When Does a Workflow Need Multiple Agents vs a Single Skill?

Quick answer: A multi-agent system is justified when sub-tasks are genuinely independent, run in parallel, and require tool-dependent branching that cannot be pre-specified. A single skill is sufficient when the workflow path is deterministic before execution starts. The documented overhead for multi-agent coordination is 4.6x compared to single-agent equivalents, spend it deliberately, not by default.

At AEM, we track this threshold across our skill library: fewer than 5% of production workflows required multi-agent architecture once conditional skill logic was fully explored.

What Is the Core Distinction?

A single skill runs a fully specified process from start to finish: the path is the same every time, inputs change but the process does not. A multi-agent system routes work across specialized agents whose path is not fully specified before execution — intermediate results determine what happens next. The core test is whether the workflow path is deterministic before execution starts. This single question correctly classifies the majority of developer workflows.

A single skill is the right design for most cases. The inputs change; the process does not. A multi-agent system routes work across agents that run in parallel or in sequence, with each agent making decisions based on its tool access and output — intermediate results from one agent determine what the next agent does.

The core distinction: is the workflow path deterministic before execution starts?

If yes, build a skill. Every branch can be enumerated in conditional logic within a single SKILL.md file, and the skill handles all input variations.

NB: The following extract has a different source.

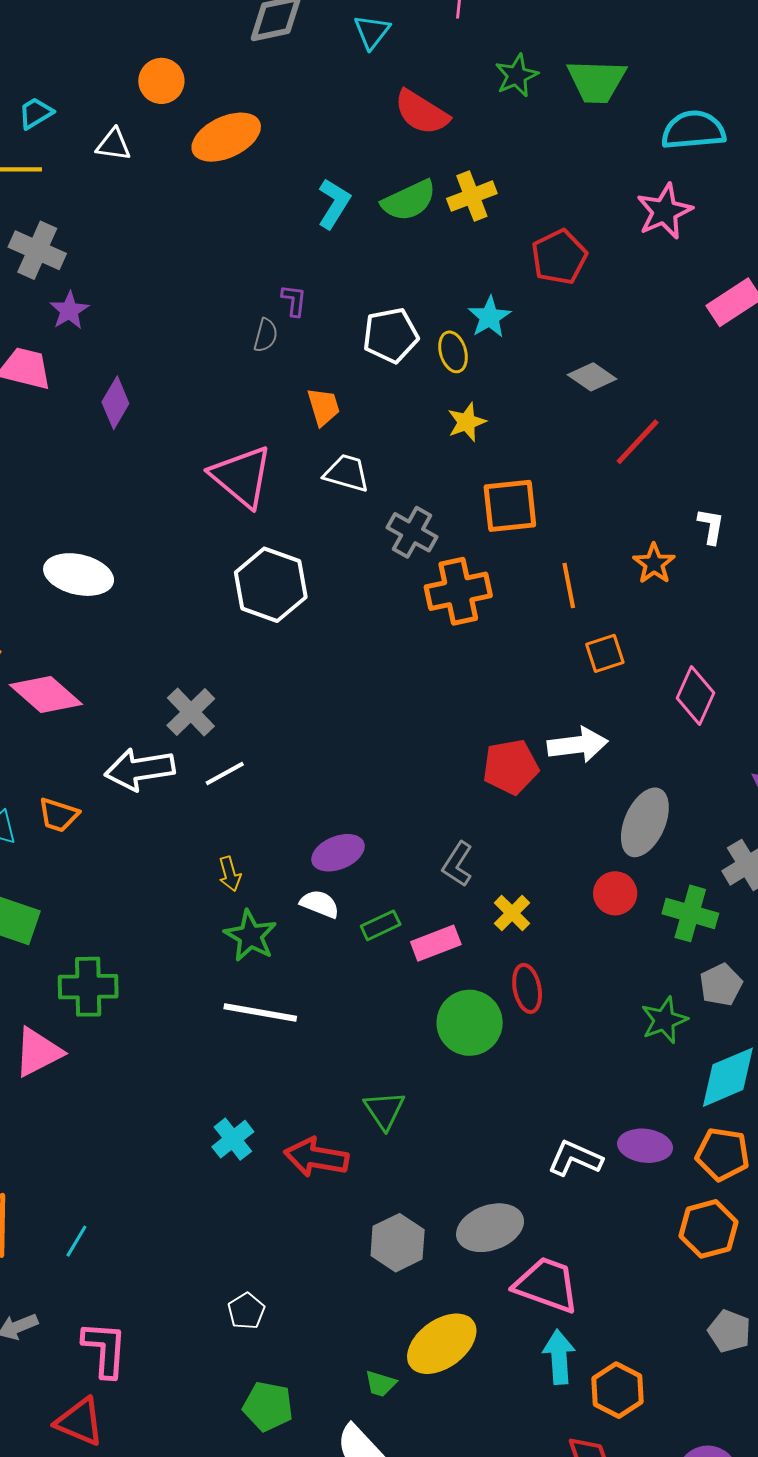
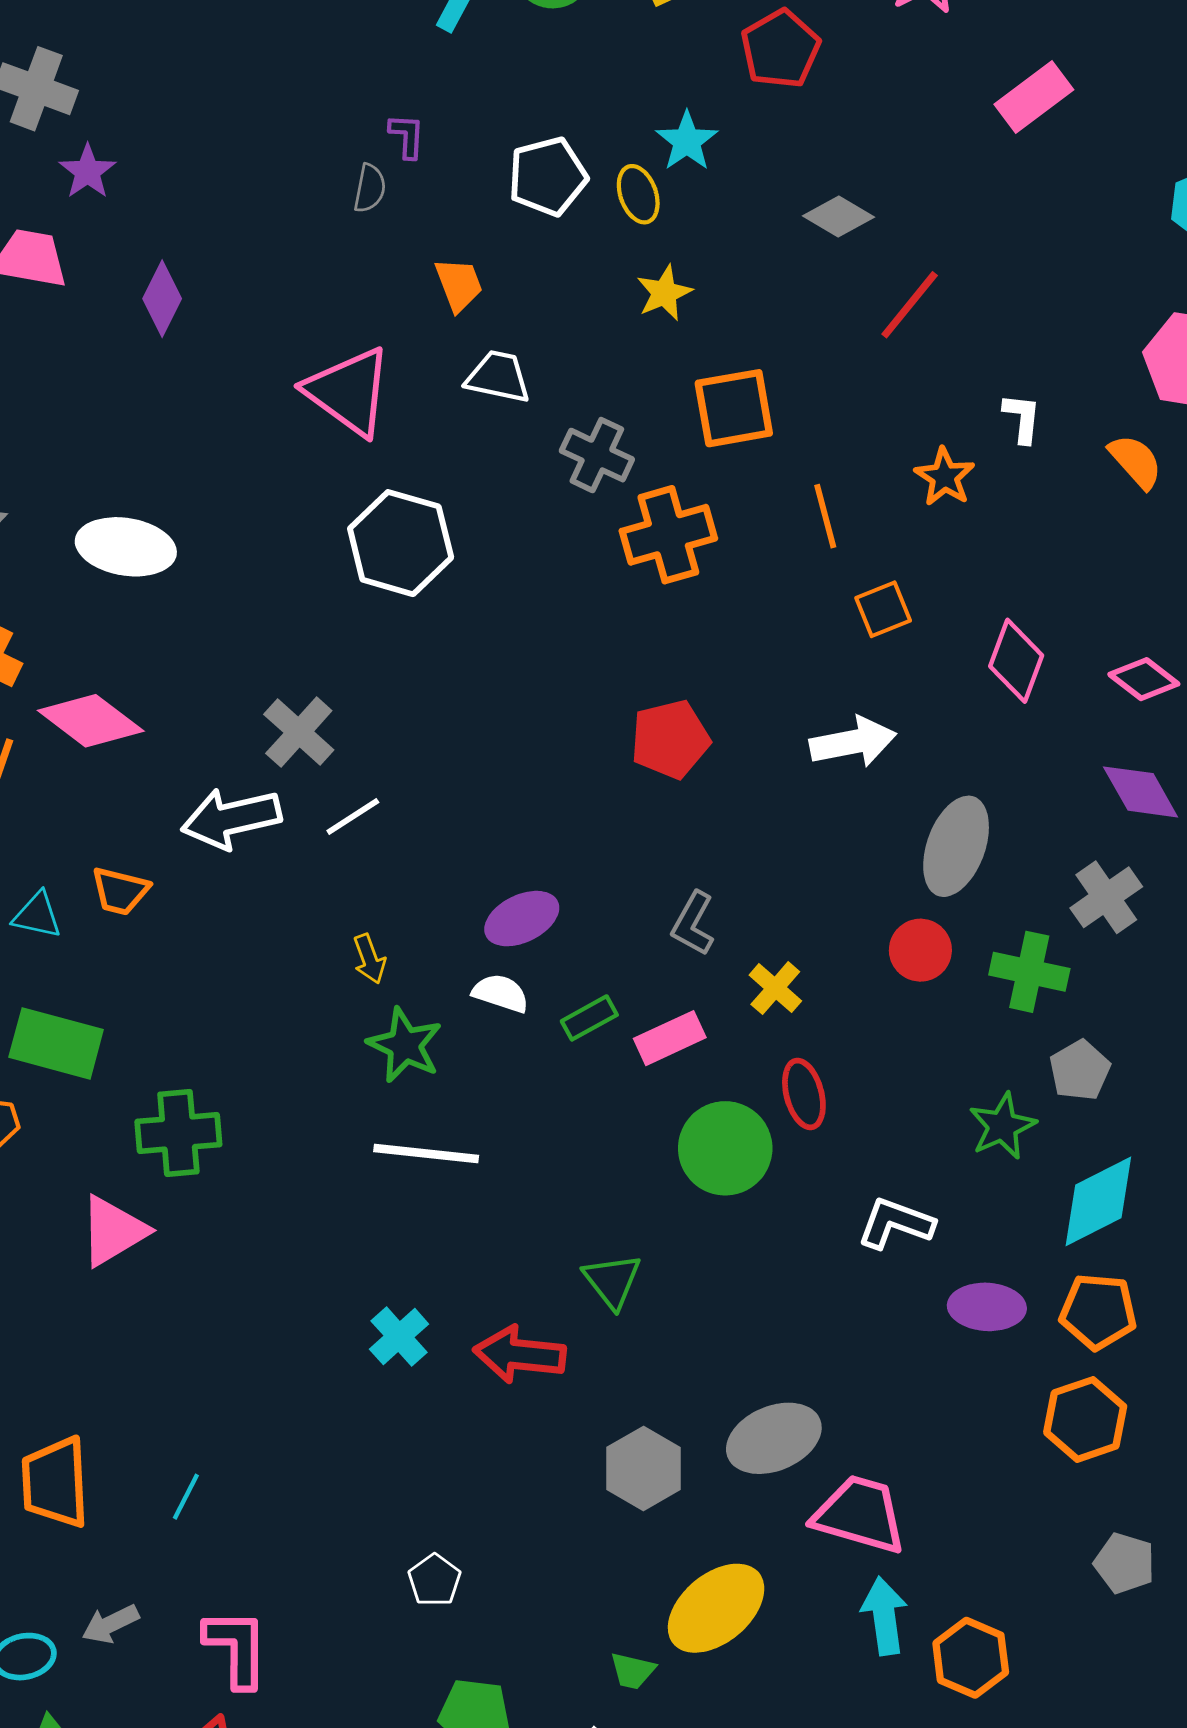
red pentagon: (511, 767) -> (670, 739), moved
white L-shape: (575, 1158) -> (896, 1223), moved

If no, and the non-determinism comes from external tool calls whose output cannot be predicted, evaluate whether a multi-agent architecture is justified.

What Factors Justify Multiple Agents?

Three conditions must all be true before multi-agent architecture is justified: the sub-tasks are genuinely independent and can run in parallel, at least one agent must make a decision based on unpredictable tool output that cannot be pre-encoded as a conditional branch, and the speed gain from parallelization is proportional to the 4.6x token overhead it costs (Source: Anthropic internal benchmarking, 2026).

Three conditions need to be true simultaneously:

1. Genuine parallelism. The sub-tasks are independent: they do not share state, do not depend on each other's output, and can complete in any order. Running them in parallel produces the same result as running them sequentially, but faster.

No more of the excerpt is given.